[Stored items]
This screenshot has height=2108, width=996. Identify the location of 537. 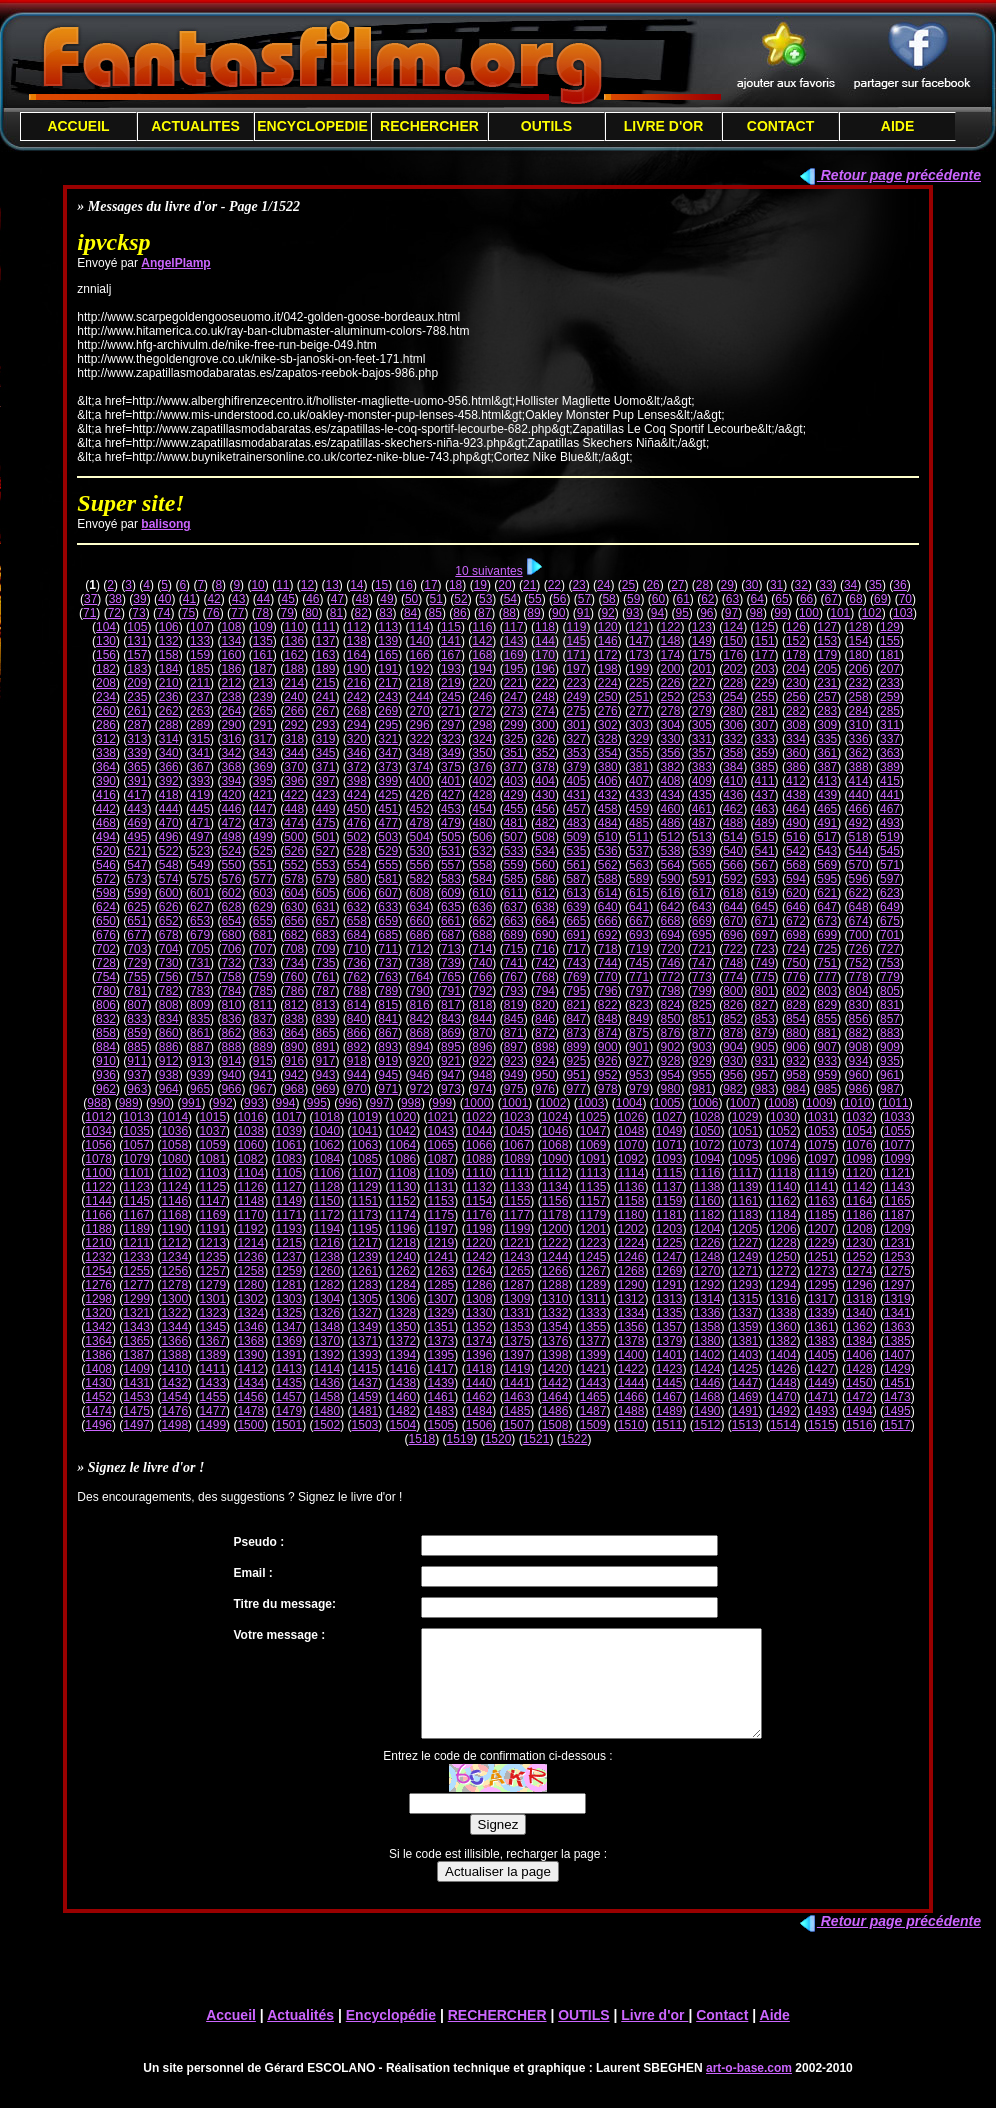
(639, 851).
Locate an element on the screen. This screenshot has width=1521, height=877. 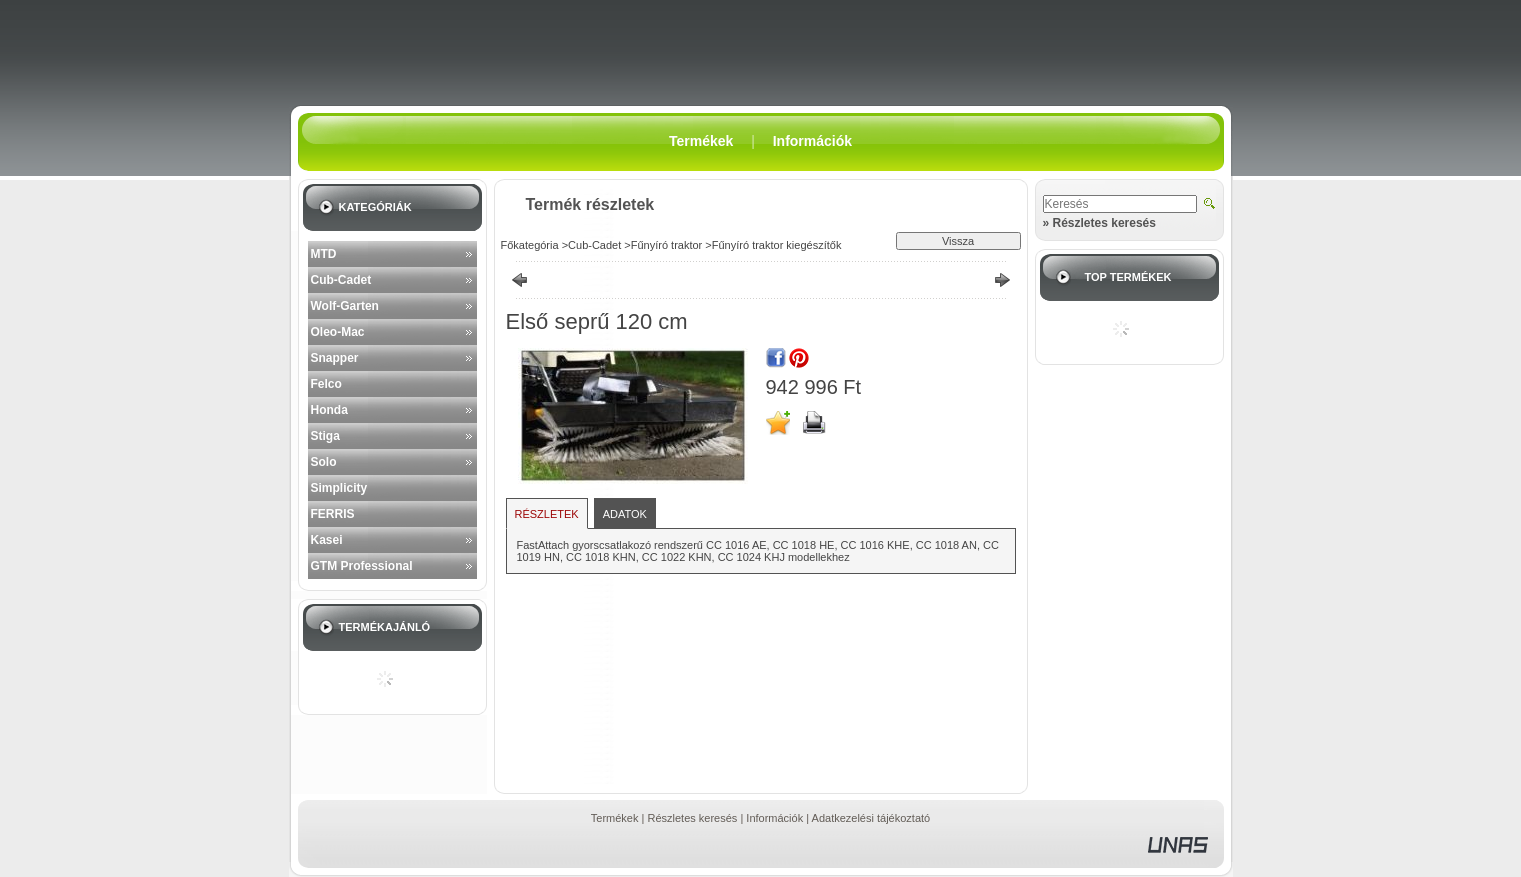
GTM Professional is located at coordinates (362, 566).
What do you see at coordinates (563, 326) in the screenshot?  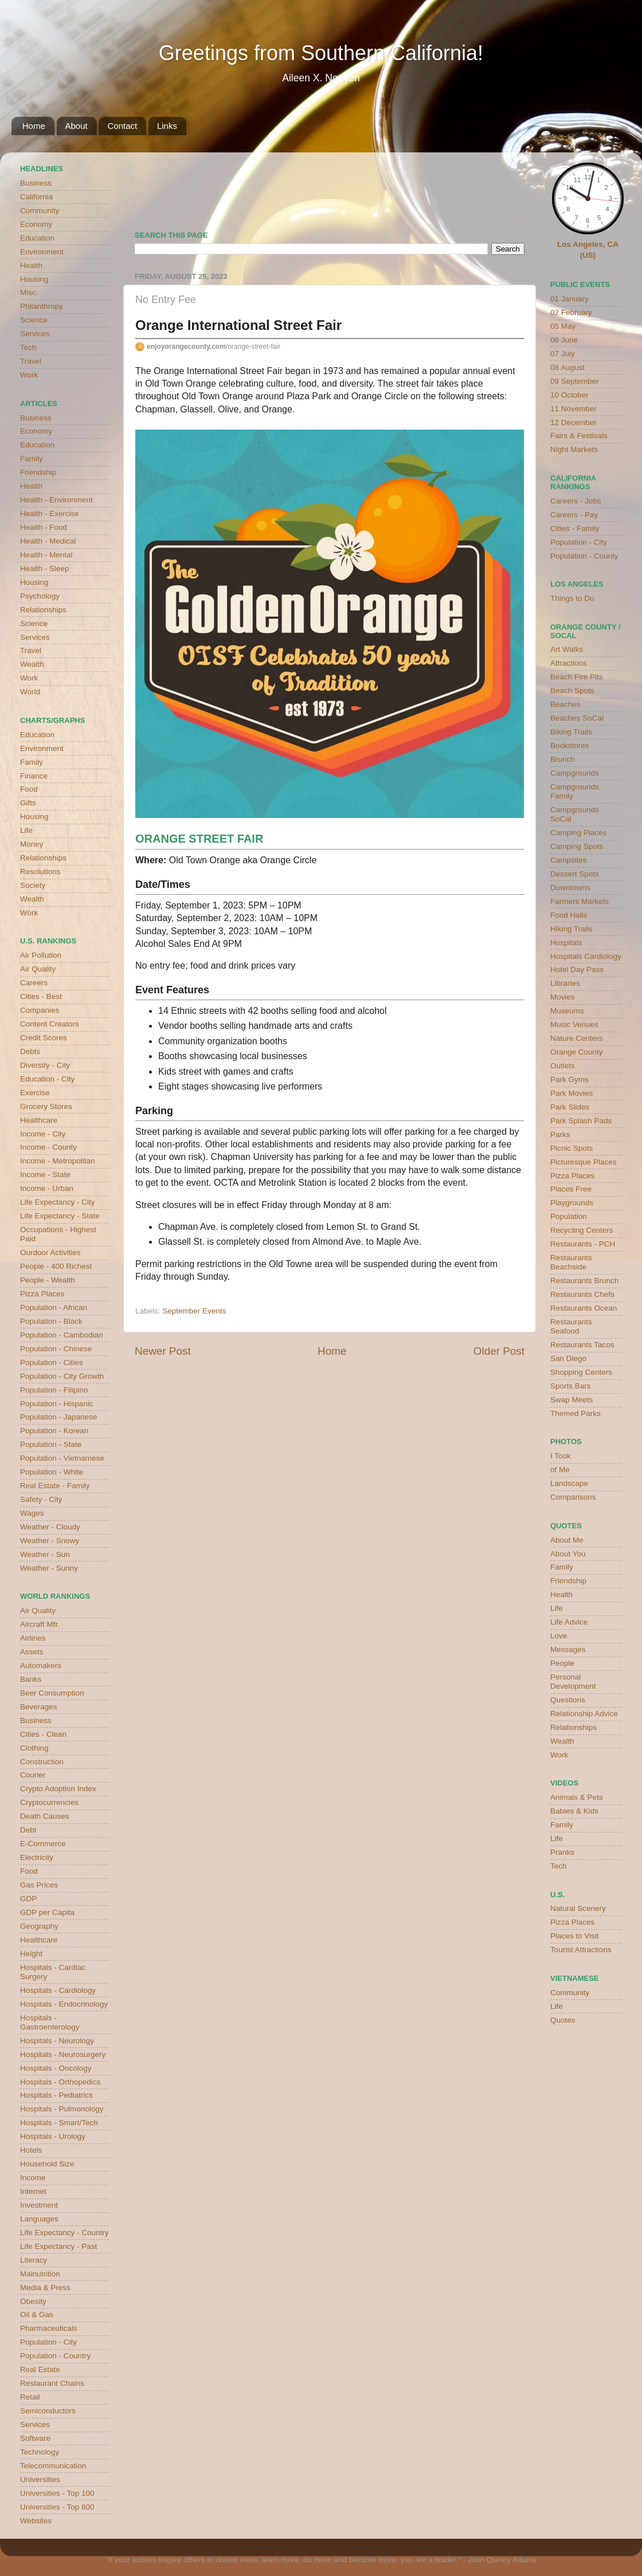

[TASK DESCRIPTION] Because only the text is wanted, repeat all the entries exactly and leave out the pictures.

[RESPONSE AREA]
This screenshot has height=2108, width=996. Identify the location of 537. 
(639, 851).
Locate an element on the screen. This screenshot has width=1521, height=877. 
GTM Professional is located at coordinates (362, 566).
What do you see at coordinates (563, 326) in the screenshot?  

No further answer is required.